• _What you will do_
Print what the records say exactly, and omit the pictures.

• _Supplied information_
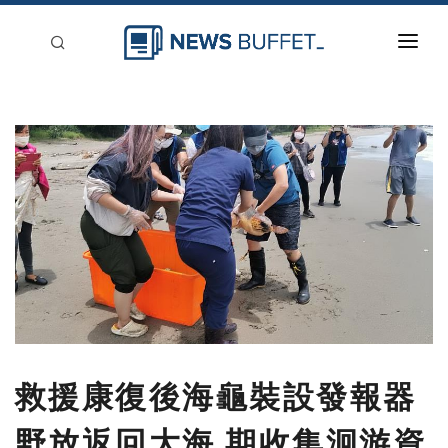
回到首頁
新聞稿分類
登入
刊登
救援康復後海龜裝設發報器
野放返回大海 期收集洄游資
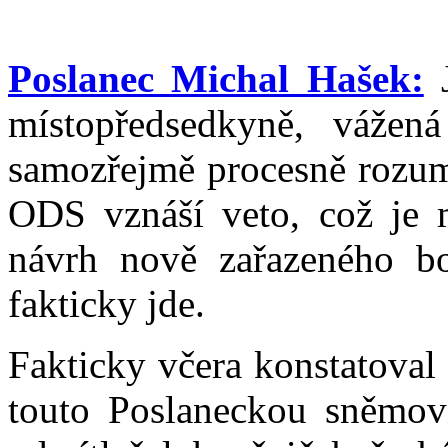
Poslanec Michal Hašek:
J
místopředsedkyně, vážen
samozřejmě procesně rozum
ODS vznáší veto, což je 
návrh nově zařazeného b
fakticky jde.
Fakticky včera konstatoval 
touto Poslaneckou sněmov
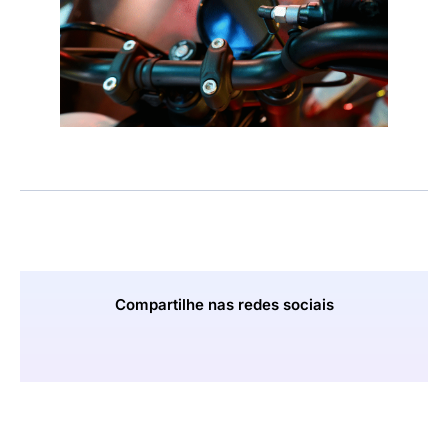
Compartilhe nas redes sociais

• _Task response_
回到首頁
新聞稿分類
登入
刊登
救援康復後海龜裝設發報器
野放返回大海 期收集洄游資
Poslanec Michal Hašek:
J
místopředsedkyně, vážen
samozřejmě procesně rozum
ODS vznáší veto, což je 
návrh nově zařazeného b
fakticky jde.
Fakticky včera konstatoval 
touto Poslaneckou sněmov
Compartilhe nas redes sociais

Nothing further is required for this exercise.